グラフェンは不安定であり、この1層だけを取り出すことは不可能と思われてきた。しかし英マンチェスター大の次の2教授が、黒鉛から粘着テープで剥離させるという斬新な方法でグラフェンを作成した。そのグラフェンの研究が評価され、2010(平成22)年にノーベル物理学賞を受賞した。
- アンドレ・コンスタンチノヴィチ・ゲイム (Андрей Константинович Гейм)
- コンスタンチン・セルゲーエヴィチ・ノヴォセロフ (Константин Сергеевич Новосёлов)
特徴
電子易動度
通常の物質中では、電子は様々な障害にぶつかり流れが妨げられる。対してグラフェン上では粒子の質量がゼロとして扱える特殊な状態となり、障害を素通りできる。
ゲイム教授はこのグラフェン上の電子を、質量がゼロだと考えられていたニュートリノに喩えて「鉛筆の中のニュートリノ」と表現していたとされる。

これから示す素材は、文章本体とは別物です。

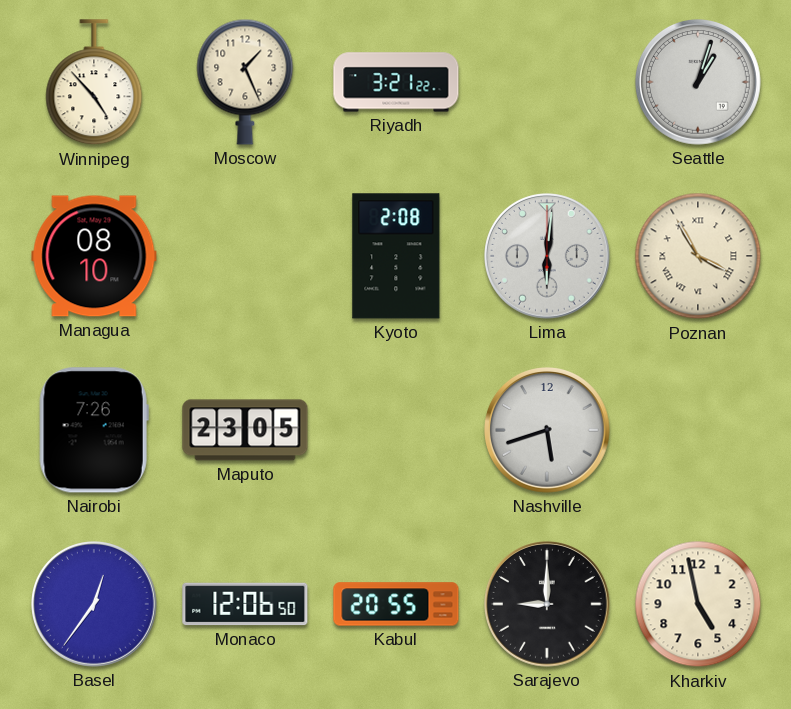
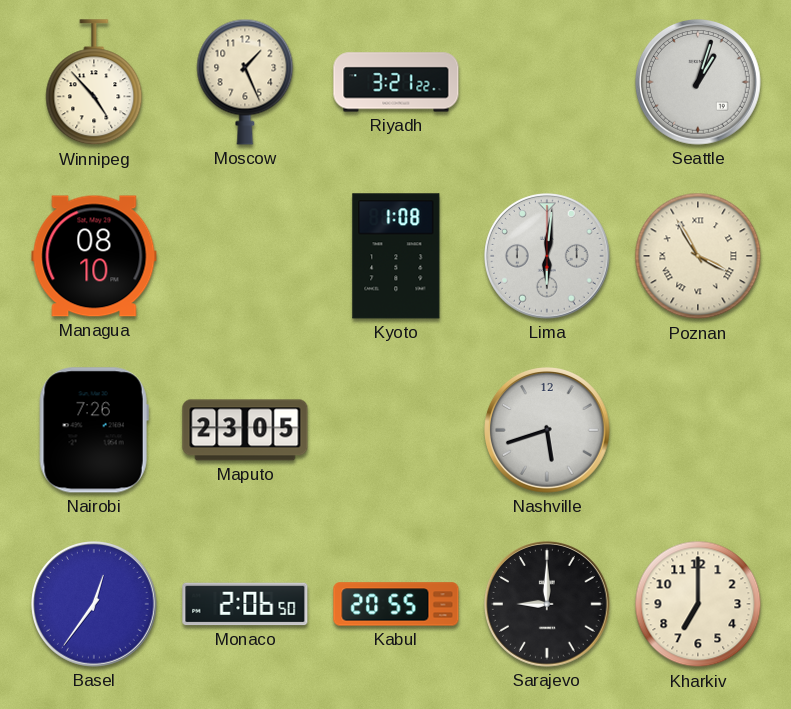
Kyoto: 2:08 -> 1:08
Monaco: 12:06 -> 2:06
Kharkiv: 4:58 -> 7:00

電子の動きやすさを電子易動度(いどうど)という。グラフェンの電子易動度はシリコンの10倍以上とされ、グラフェンの応用でコンピューターの高速化などが期待されている。グラフェン自体は炭素つまり「半金属元素」であるが、半導体にする方法は以前より理論的に導かれていた。2010(平成22)年1月にはIBMが2層グラフェンを使った実験で、トランジスタの実用化に目処をつけた
光の透過率
グラフェンは量子効果により、光の透過率も高い。
将来的に、太陽電池や液晶ディスプレイなどで使われる透明電極材料を置き換える可能性もある。
量産
安価な大量生産方法についても研究が進められているが、2011(平成23)年1月8日、大分大学の豊田昌宏教授と兵庫県神戸市のベンチャー企業「株式会社インキュベーション・アライアンス」がグラフェンの安価な大量生産方法を確立した、と報道された。
高速・高圧CVD(化学気相析出法)で3次元・同時多発的に花弁状のグラフェンであるグラフェンフラワーを作り、グラフェンフラワーに超音波を当てて剥離することでグラフェンを取り出すものとされている。